However... last winter I gave what sounds from Rob's description to be a
later model unit a decent workout and tortured the tractor but never
popped the breaker, even eating hard snow banks.
This year I have been trying what may be an earlier model, as over the
past few days we've had a few snow storms to deal with. Like Joel, the
first storm was all powder and I went along in "D" and it was almost fun
to clear the long driveway. Did a pass during the storm and one later so
never super deep.
Then the weekend storm was a nasty mix of ice & snow and it crusted
over... it was hard to break through enough to get started, then seemed
OK for a while, other than a fierce wind blowing it all back in my face.
I did at one point take a long run chewing through ~12" of hard packed
mess and part way through did pop the breaker. I realized that even
going in "L" the meter had been pegged in the red, so after allowing it
to cool and resetting, I continued in "LL". The meter stayed in the
yellow and the breaker was happy. Once back in easier snow I upped the
speed again.
Rob Brockway wrote:
When I first got my blower the original owner had bypassed the breaker.

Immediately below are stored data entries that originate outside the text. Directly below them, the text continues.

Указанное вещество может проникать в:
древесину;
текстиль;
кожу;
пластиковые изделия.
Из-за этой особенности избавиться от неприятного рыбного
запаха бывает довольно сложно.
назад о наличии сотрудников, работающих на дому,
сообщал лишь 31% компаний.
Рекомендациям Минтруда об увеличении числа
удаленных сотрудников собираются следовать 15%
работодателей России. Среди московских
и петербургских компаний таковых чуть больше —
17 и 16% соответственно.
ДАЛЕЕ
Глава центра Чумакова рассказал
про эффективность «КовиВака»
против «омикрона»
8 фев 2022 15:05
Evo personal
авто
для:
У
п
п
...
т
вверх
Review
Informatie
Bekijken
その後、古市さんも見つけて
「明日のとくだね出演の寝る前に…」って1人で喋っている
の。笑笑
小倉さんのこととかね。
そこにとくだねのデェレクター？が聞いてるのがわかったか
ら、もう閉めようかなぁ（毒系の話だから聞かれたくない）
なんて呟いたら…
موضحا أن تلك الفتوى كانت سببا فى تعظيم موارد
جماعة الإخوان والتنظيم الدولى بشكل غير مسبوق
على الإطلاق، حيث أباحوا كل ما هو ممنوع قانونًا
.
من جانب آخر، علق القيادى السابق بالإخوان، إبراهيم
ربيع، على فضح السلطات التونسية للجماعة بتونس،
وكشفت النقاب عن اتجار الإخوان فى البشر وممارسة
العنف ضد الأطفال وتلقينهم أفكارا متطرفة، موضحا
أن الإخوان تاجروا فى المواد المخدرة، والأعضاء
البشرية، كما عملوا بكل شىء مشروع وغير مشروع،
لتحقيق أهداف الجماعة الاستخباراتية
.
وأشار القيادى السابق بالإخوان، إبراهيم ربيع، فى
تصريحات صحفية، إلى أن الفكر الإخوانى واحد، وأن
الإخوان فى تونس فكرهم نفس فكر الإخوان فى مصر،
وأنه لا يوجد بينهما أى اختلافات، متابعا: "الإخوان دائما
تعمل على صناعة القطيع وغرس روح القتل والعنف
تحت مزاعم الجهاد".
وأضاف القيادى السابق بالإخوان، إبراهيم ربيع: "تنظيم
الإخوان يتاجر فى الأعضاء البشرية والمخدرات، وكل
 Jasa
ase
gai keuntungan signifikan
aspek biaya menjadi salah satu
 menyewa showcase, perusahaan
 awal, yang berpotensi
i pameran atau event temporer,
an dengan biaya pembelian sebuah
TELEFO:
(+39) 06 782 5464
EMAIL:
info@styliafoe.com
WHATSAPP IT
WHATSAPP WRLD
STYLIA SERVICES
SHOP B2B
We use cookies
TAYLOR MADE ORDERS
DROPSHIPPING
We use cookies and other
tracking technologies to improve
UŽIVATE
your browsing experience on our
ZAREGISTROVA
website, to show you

I ordered a replacement from Bill and installed it. I soon relized why
it had been removed. On the first generation blowers (serial motor with
external interconnects and motor mount without spring and pivot) the
breaker really limits the usefullness of the unit. In powder it was ok
but in wet snow it was a real problem. I replaced it with a converted
two stage blower, but I miss the capacity to shread frozen snow banks.
Joel Parks wrote:
I had no trouble with the Thursday storm - I wasn't too agressive
pushing into the powder and the pile at the end of the driveway
was not too heavy. But Sunday <snip>
So I guess I over heated the protection device a few times -
probably about 5 times in the course of an hour or so.